E’ capace di passare dallo stato solido a quello liquido in pochi secondi. E’ sufficiente la magica formula, che ormai la Bubi sa usare benissimo e perfettamente a proposito: “Papais, sei un uomo bellissimo”. Il Patato non ha ancora affinato le sue tecniche, ma sono sicura che presto ci riuscirà anche lui.

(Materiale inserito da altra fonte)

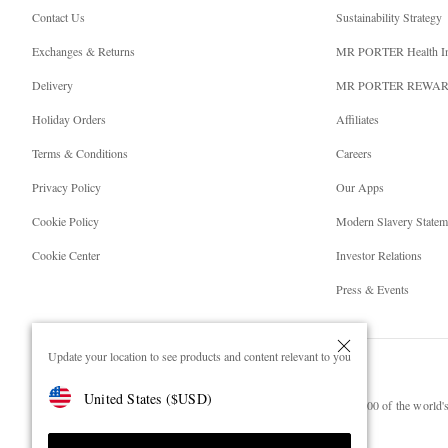
Contact Us
Sustainability Strategy
Exchanges & Returns
MR PORTER Health I
Delivery
MR PORTER REWA
Holiday Orders
Affiliates
Terms & Conditions
Careers
Privacy Policy
Our Apps
Cookie Policy
Modern Slavery Statem
Cookie Center
Investor Relations
Press & Events
Update your location to see products and content relevant to you
United States
(
$
USD
)
NET‑A‑PORTER.COM sells must-have luxury fashion from over 900 of the world's 
Shop on NET-A-PORTER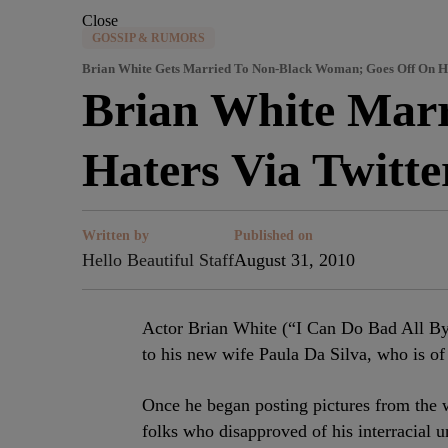
Close
GOSSIP & RUMORS
Brian White Gets Married To Non-Black Woman; Goes Off On Ha
Brian White Mar
Haters Via Twitte
Written by
Published on
Hello Beautiful Staff
August 31, 2010
Actor Brian White (“I Can Do Bad All By 
to his new wife Paula Da Silva, who is of
Once he began posting pictures from the
folks who disapproved of his interracial u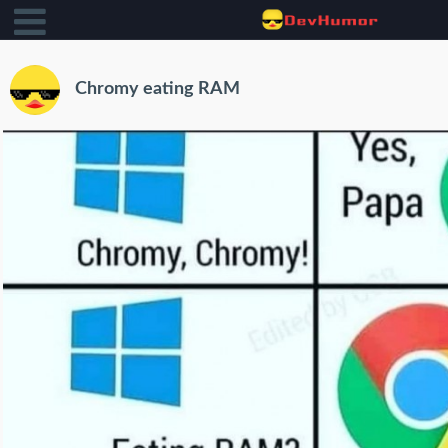
Chromy eating RAM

Tra gli strumenti in dotazione con la tenuta da supereroe credo ci siano:

  • una bacchetta magica. Quando la cucina sembra sopravvissuta a un disastro nucleare e io balbetto un “pulirò domani” prima di collassare sul letto, il Papais me la fa trovare magicamente a posto la mattina dopo (lo so che non ha la bacchetta, santo di un uomo, si sveglia prima dell’alba per farmi di queste sorprese).
  • un paio di occhiali speciali. Solo questo può permettergli di continuare a farmi complimenti anche quando ho raggiunto il livello massimo di imbarbarimento fisico.
  • dei silenziatori potentissimi che gli permettono di prepararsi per l’ufficio lasciando dormire il resto della famiglia. I Bubini si sveglieranno più pimpanti che mai non appena lui sarà uscito, ma per una mamma esausta anche dieci minuti di sonno in più sono come la manna dal cielo.
  • dei razzi metaforici che gli consentono di innalzarsi oltre le magagne quotidiane. Si sa che solo guardando le cose dall’alto si trovano le soluzioni (e si riesce a ridere).

Me lo sono sposato io, questo super papà, e me lo tengo ben stretto. Tié.